CRISPR-based rapid and ultra-sensitive diagnostic test for Mycobacterium tuberculosis

Abstract

Rapid and simple-to-use diagnostic methods for tuberculosis are urgently needed. Recent development has unveiled the diagnostic power of the CRISPR system in the detection of viral infections. However, its potential use in detecting the Mycobacterium tuberculosis complex (MTB) remained unexplored. We developed a rapid CRISPR-based assay for TB detection and conducted a retrospective cohort study of 179 patients to evaluate the CRISPR-MTB test for identifying MTB in various forms of direct clinical samples. Its diagnostic performance was compared, in parallel with culture and the GeneXpert MTB/RIF assay (Xpert). The CRISPR-MTB test is highly sensitive with a near single-copy sensitivity, demands less sample input and offers shorter turnaround time than Xpert. When evaluated in the clinical cohort of both pulmonary and extra-pulmonary tuberculosis, the CRISPR-MTB test exhibited an overall improved sensitivity over both culture (79% vs 33%) and Xpert (79% vs 66%), without comprise in specificity (62/63, 98%). The CRISPR-MTB test exhibits an improved overall diagnostic performance over culture and Xpert across a variety of sample types, and offers great potential as a new diagnostic technique for both pulmonary and extra-pulmonary tuberculosis.

Keywords: complex (MTB); CRISPR-MTB; GeneXpert MTB/RIF; diagnosis; tuberculosis.

Figure 1.

Scheme of CRISPR-MTB. Samples were added into LY buffer with microbeads, and were vortexed/heated. Supernatants were subjected to CRISPR-MTB system. Positive fluorescent signals were captured when probes were cleaved by activated Cas12a under target sequence recognized by gRNA.

Figure 2.

Performance identification of CRISPR-MTB. (a) Diameters of the beads between 0.17 and 0.11 mm are suitable for MTB broken. Each type of beads was added into lyse buffer followed same extraction and CRISPR process. No beads were served as negative control. (b) MTB DNA from optimized recipe of rapid extraction yields similar signal comparing to DNA purified by column. All three rapid extraction recipe shared same component including EDTA and Tris with indicated NaOH, CHAPS or SDS + NP40. Commercially available rapid extraction kit from Biochian was compared. DNA from column-based extraction obtained by Sangon bacteria genomic DNA purification kit was served as positive control. DNA from M. kansasii strain was rapidly extracted by SDS + NP40 and served as negative control. (c) CRISPR-MTB can detect MTB DNA close to single copy level. (d) CRISPR-MTB yields specific signal from MTB and BCG but no other DNAs.

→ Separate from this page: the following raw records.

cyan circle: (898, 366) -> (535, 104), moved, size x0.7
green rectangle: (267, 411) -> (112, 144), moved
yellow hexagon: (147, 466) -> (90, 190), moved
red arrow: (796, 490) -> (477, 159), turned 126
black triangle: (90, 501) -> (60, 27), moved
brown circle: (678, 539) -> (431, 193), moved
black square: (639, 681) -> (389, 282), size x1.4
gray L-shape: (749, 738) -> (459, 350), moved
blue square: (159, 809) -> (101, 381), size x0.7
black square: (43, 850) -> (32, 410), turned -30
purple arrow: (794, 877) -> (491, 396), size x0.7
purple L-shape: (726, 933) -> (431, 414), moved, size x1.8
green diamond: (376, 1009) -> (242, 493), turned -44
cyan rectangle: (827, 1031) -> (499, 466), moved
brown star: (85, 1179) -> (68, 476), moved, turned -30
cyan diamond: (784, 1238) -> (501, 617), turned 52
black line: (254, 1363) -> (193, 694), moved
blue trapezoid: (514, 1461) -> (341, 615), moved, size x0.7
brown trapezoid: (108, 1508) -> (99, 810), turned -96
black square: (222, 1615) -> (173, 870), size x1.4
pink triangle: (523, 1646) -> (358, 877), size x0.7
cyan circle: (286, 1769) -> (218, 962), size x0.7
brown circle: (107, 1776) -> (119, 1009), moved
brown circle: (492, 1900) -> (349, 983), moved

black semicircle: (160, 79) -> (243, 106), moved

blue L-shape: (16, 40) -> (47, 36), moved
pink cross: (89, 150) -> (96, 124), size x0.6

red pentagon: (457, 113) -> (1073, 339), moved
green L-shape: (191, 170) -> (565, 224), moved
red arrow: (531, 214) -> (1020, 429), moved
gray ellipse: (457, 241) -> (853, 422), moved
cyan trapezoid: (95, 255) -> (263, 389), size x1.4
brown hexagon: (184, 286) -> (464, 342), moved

All bacteria were purified as standard manual of bacteria genomic DNA purification kit. 5 ng genomic DNA of bacteria or 50 ng hDNA was subjected to CRISPR-MTB. ** P < 0.005, **** P < 0.0001

Figure 3.

Study design.

Figure 4.

Cut-off value determination. (a) Typical fluorescent signal curve was presented by ABI7500 QPCR machine. (b) Fluorescent signals from each samples and positive controls were normalized by negative control of same batch. The folds changed were put together according indicated groups. “Non TB”, patients diagnosed with no active MTB infection. “Micro-confirmed TB”, patients diagnosed with active MTB infection by either culture or Xpert or both. “Clinical TB”, patients diagnosed with active MTB infection following Diagnostic criteria and principles of management of infectious MTB without evidence of either culture or GeneXpert.

Figure 5.

The sensitivity according to specimen type. * McNemar test, P < 0.01; ** McNemar test, P < 0.001

Figure 6.

Venn diagram of overlap in TB diagnostic tests in micro-confirmed TB cases and clinically diagnose TB.

Figure 7.

Kaplan–Meier curve of MTB positive rate by CRISPR-MTB, Xpert and culture. * Log-rank test, P < 0.0001.